Debased but Not Done: America Wrestles Its Strongman to the Ground

By Jeff Robbins

November 10, 2020 5 min read

For those who have not yet perceived the flashing red lights and screaming emergency sirens in Donald Trump's America, the president's jolting meltdown at the White House lectern last Thursday should have triggered a revelation. "I'd like to provide the American people with an update on our efforts to protect the integrity of our very important 2020 election," began the president who has done everything he could conjure up to obliterate "the integrity of our very important 2020 election." Though he was obviously losing the election by Thursday, according to the entirely legal votes of a record-breaking number of Americans, he proclaimed, "If you count the legal votes, I easily win." Those able to summon the intestinal fortitude to watch this display saw the familiar cross between Charlie Chaplin and Benito Mussolini, but this time, he crossed that fine line separating swaggering demagogue from swaggering whack job.

In Lexington, Massachusetts, the next day, angry Trump supporters faced off against jubilant Joe Biden backers steps away from where the American Revolution got underway.
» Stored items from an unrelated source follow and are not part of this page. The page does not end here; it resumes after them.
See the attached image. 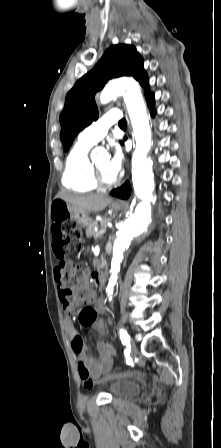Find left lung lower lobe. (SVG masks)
<instances>
[{"mask_svg": "<svg viewBox=\"0 0 221 448\" xmlns=\"http://www.w3.org/2000/svg\"><path fill=\"white\" fill-rule=\"evenodd\" d=\"M145 96L147 98V103L148 106L151 110V115L154 116L155 115V110L153 109L154 107V95L150 94L149 91L145 92ZM130 185L128 182H126L123 186H121L120 188H117L115 190H112L110 192L111 195L121 198V199H127L130 196Z\"/></svg>", "mask_w": 221, "mask_h": 448, "instance_id": "1", "label": "left lung lower lobe"}]
</instances>
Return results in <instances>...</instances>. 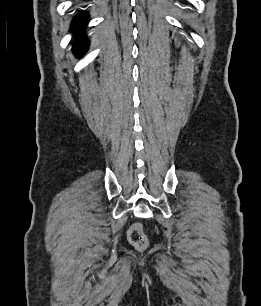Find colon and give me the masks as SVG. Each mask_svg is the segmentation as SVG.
I'll list each match as a JSON object with an SVG mask.
<instances>
[{"label":"colon","mask_w":261,"mask_h":306,"mask_svg":"<svg viewBox=\"0 0 261 306\" xmlns=\"http://www.w3.org/2000/svg\"><path fill=\"white\" fill-rule=\"evenodd\" d=\"M130 243L138 248L143 249L147 245V238L140 224H133L128 231Z\"/></svg>","instance_id":"1"}]
</instances>
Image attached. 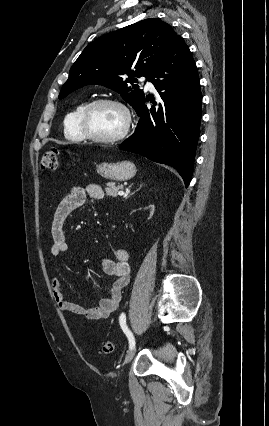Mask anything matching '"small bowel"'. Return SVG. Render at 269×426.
<instances>
[{"instance_id": "1", "label": "small bowel", "mask_w": 269, "mask_h": 426, "mask_svg": "<svg viewBox=\"0 0 269 426\" xmlns=\"http://www.w3.org/2000/svg\"><path fill=\"white\" fill-rule=\"evenodd\" d=\"M104 192L101 186L90 184L85 187L76 186L59 203L51 225L53 244L50 254L56 258L68 251L65 224L69 217L87 198L102 199ZM102 269L105 275L113 279L111 295L101 299L94 307H86L67 299L65 288L57 276L50 279L53 294L61 312L89 320H103L116 312L122 300V291L130 279L129 253L125 249H117L113 258L102 260Z\"/></svg>"}]
</instances>
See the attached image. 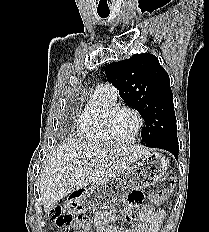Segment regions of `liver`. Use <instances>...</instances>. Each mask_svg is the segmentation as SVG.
Instances as JSON below:
<instances>
[{
	"label": "liver",
	"mask_w": 209,
	"mask_h": 232,
	"mask_svg": "<svg viewBox=\"0 0 209 232\" xmlns=\"http://www.w3.org/2000/svg\"><path fill=\"white\" fill-rule=\"evenodd\" d=\"M148 154V150L138 145H103L68 140L53 152L42 170L40 196L44 211L50 212L74 189H81L89 183L107 184Z\"/></svg>",
	"instance_id": "6515ba94"
}]
</instances>
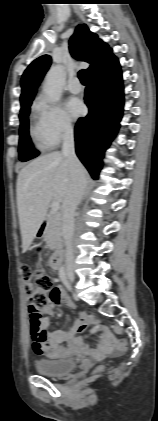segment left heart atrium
Instances as JSON below:
<instances>
[{
	"label": "left heart atrium",
	"instance_id": "39dd6f15",
	"mask_svg": "<svg viewBox=\"0 0 158 421\" xmlns=\"http://www.w3.org/2000/svg\"><path fill=\"white\" fill-rule=\"evenodd\" d=\"M66 109L73 118H77L84 113L85 106L80 99L70 98L66 103Z\"/></svg>",
	"mask_w": 158,
	"mask_h": 421
}]
</instances>
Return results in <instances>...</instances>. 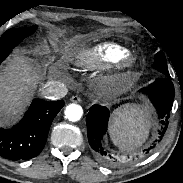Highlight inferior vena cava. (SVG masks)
<instances>
[{"label": "inferior vena cava", "instance_id": "602c4592", "mask_svg": "<svg viewBox=\"0 0 183 183\" xmlns=\"http://www.w3.org/2000/svg\"><path fill=\"white\" fill-rule=\"evenodd\" d=\"M68 90L66 86L60 82L49 81L43 86L41 95L46 99L58 100L65 97Z\"/></svg>", "mask_w": 183, "mask_h": 183}]
</instances>
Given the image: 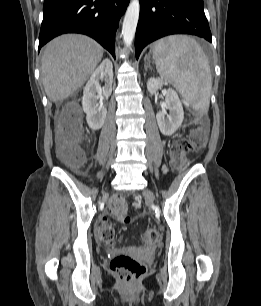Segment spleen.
I'll use <instances>...</instances> for the list:
<instances>
[{
	"mask_svg": "<svg viewBox=\"0 0 261 306\" xmlns=\"http://www.w3.org/2000/svg\"><path fill=\"white\" fill-rule=\"evenodd\" d=\"M151 50L159 75L195 110L208 111L212 76L199 44L186 35H171L156 41Z\"/></svg>",
	"mask_w": 261,
	"mask_h": 306,
	"instance_id": "3e777b00",
	"label": "spleen"
}]
</instances>
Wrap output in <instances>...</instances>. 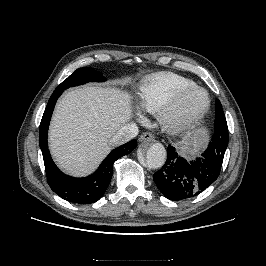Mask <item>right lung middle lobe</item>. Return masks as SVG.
<instances>
[{
  "label": "right lung middle lobe",
  "mask_w": 266,
  "mask_h": 266,
  "mask_svg": "<svg viewBox=\"0 0 266 266\" xmlns=\"http://www.w3.org/2000/svg\"><path fill=\"white\" fill-rule=\"evenodd\" d=\"M105 81L103 75L91 68H79L75 70L67 79H65L56 89L65 90L72 86L81 85L87 82Z\"/></svg>",
  "instance_id": "dd1d6c3e"
}]
</instances>
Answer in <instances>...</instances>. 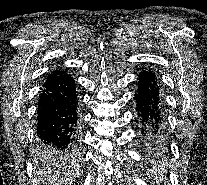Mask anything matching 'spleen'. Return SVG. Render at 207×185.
I'll return each mask as SVG.
<instances>
[{"label": "spleen", "instance_id": "3e777b00", "mask_svg": "<svg viewBox=\"0 0 207 185\" xmlns=\"http://www.w3.org/2000/svg\"><path fill=\"white\" fill-rule=\"evenodd\" d=\"M158 179H163V174H158Z\"/></svg>", "mask_w": 207, "mask_h": 185}]
</instances>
The former waved American flags and chanted, "USA! USA!" But you had to wonder what concept of USA squares with declaring votes illegal because they happen to have been cast for one's opponent. The Biden supporters, comprised of people in their teens and 20s, countered with "This is what democracy looks like!" And it is a testament to their families and their teachers that, despite the daily debasement of democracy that we have been subjected to over the past four years, they have not forgotten what democracy is at least supposed to look like.
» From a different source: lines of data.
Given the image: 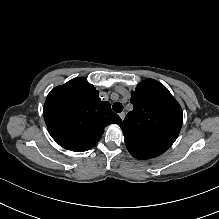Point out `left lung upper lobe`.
Segmentation results:
<instances>
[{"instance_id":"obj_1","label":"left lung upper lobe","mask_w":219,"mask_h":219,"mask_svg":"<svg viewBox=\"0 0 219 219\" xmlns=\"http://www.w3.org/2000/svg\"><path fill=\"white\" fill-rule=\"evenodd\" d=\"M130 101L134 109L120 125L128 151L140 160L161 155L179 135L183 122L179 103L153 79L142 81Z\"/></svg>"}]
</instances>
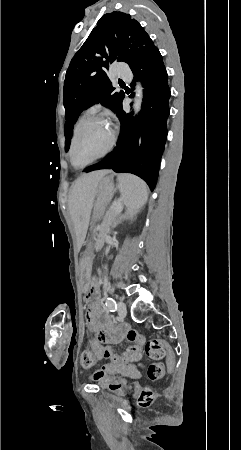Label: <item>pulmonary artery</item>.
Here are the masks:
<instances>
[{
  "label": "pulmonary artery",
  "mask_w": 241,
  "mask_h": 450,
  "mask_svg": "<svg viewBox=\"0 0 241 450\" xmlns=\"http://www.w3.org/2000/svg\"><path fill=\"white\" fill-rule=\"evenodd\" d=\"M114 71L117 73L116 77L120 84H131L134 79L133 71H123V66L121 64H116L114 66Z\"/></svg>",
  "instance_id": "obj_1"
}]
</instances>
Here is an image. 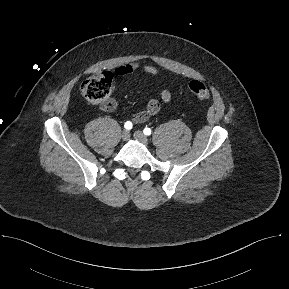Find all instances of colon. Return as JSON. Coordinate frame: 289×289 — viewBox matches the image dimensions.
<instances>
[{"label": "colon", "mask_w": 289, "mask_h": 289, "mask_svg": "<svg viewBox=\"0 0 289 289\" xmlns=\"http://www.w3.org/2000/svg\"><path fill=\"white\" fill-rule=\"evenodd\" d=\"M111 85V73L95 74L82 82L81 93L89 103L100 107L102 110L112 111L116 107V102L111 98ZM188 87L199 99L207 100L211 96L206 85L198 80H192Z\"/></svg>", "instance_id": "colon-1"}]
</instances>
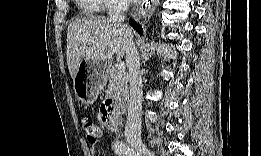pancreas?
<instances>
[{
  "instance_id": "cf45deb5",
  "label": "pancreas",
  "mask_w": 261,
  "mask_h": 156,
  "mask_svg": "<svg viewBox=\"0 0 261 156\" xmlns=\"http://www.w3.org/2000/svg\"><path fill=\"white\" fill-rule=\"evenodd\" d=\"M105 78L109 81V89L122 101L128 99V75L125 71H119L109 65L105 72Z\"/></svg>"
}]
</instances>
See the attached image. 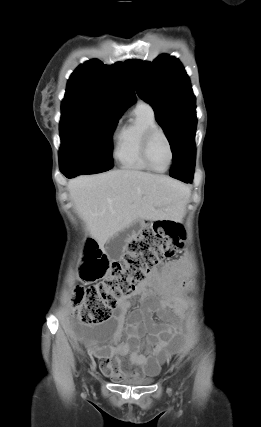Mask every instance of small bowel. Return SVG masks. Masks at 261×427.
Here are the masks:
<instances>
[{
    "mask_svg": "<svg viewBox=\"0 0 261 427\" xmlns=\"http://www.w3.org/2000/svg\"><path fill=\"white\" fill-rule=\"evenodd\" d=\"M182 267L181 260L155 267L131 295L117 301L109 324L98 330L83 326L75 328V336L88 353L101 359L103 373L115 379L137 378L141 373L156 375L166 358L181 349L183 340L178 329L159 324L153 319L152 313L157 309V303L149 295L148 288L165 286ZM138 296L142 298L140 305L127 317L132 300ZM100 340H109V343L99 345ZM125 356H129L130 365L123 366L121 358Z\"/></svg>",
    "mask_w": 261,
    "mask_h": 427,
    "instance_id": "c3829d8e",
    "label": "small bowel"
}]
</instances>
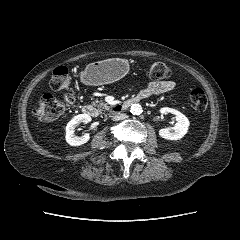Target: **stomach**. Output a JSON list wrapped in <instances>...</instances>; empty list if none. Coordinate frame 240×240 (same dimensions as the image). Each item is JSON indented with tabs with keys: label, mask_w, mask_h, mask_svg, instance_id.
<instances>
[{
	"label": "stomach",
	"mask_w": 240,
	"mask_h": 240,
	"mask_svg": "<svg viewBox=\"0 0 240 240\" xmlns=\"http://www.w3.org/2000/svg\"><path fill=\"white\" fill-rule=\"evenodd\" d=\"M128 65L121 59H106L86 66L82 73L83 80L90 85L113 83L127 73Z\"/></svg>",
	"instance_id": "stomach-1"
}]
</instances>
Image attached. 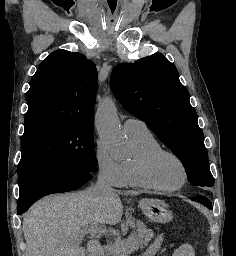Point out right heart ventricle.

Indeed, young Americans provided a powerful boost to the broad coalition of citizens who made Joe Biden president-elect, voting in numbers that contradicted conventional wisdom. Credit as well Biden's former rivals for the Democratic nomination for swallowing their disappointment, parking their own ambitions and rallying behind the Biden-Harris ticket, focused like lasers on the existential threat that Trump has posed to the country. On the left, progressives such as Rep. Alexandria Ocasio-Cortez and others worked overtime to elect Biden first so they could advocate for policy enhancements later, while principled conservatives organized by The Lincoln Project, Bill Kristol and others relentlessly made the case that traditional American values and support for Donald Trump do not mix. In Georgia, Stacey Abrams spearheaded a multiyear voter-registration effort that carried Biden to victory there.

Then there are Black Americans, whose rescue of this country is all the more moving given how badly and how long they have been mistreated by it. They have been ravaged by this pandemic both epidemiologically and economically, and they have experienced a season of police violence so outrageous as to shake the nation. This has included the suffocation of George Floyd and the shooting of Jacob Blake, wanton acts of violence by professed officers of the law. In the Year of our Lord 2020, a sneering president and his allies have not only openly denigrated the proposition that Black lives matter but also attacked as terrorists those who insist they matter.

Hemmed in by restrictions aimed at suppressing their votes, Blacks might have waved off this election with a steely "Well, now you know how we feel. If you want America saved from Donald Trump, do it yourselves."

But they didn't. By the millions, Black Americans waited in lines for hours to vote — in the heat; in the rain; in the cold; in Atlanta, Philadelphia, Detroit and Milwaukee. Unbowed by the pandemic, undeterred by injustice, they carried Joe Biden to the White House on their backs and are responsible for escorting Donald Trump out.

Our country has been degraded by the past four years; there is no question about it. But a majority of Americans determined that enough was enough. Thanks to that determination, the America that we love has been given a new lease on life.

Jeff Robbins, a former assistant United States attorney and United States delegate to the United Nations Human Rights Council in Geneva, was chief counsel for the minority of the United States Senate Permanent Subcommittee on Investigations. An attorney specializing in the First Amendment, he is a longtime columnist for the Boston Herald, writing on politics, national security, human rights and the Mideast.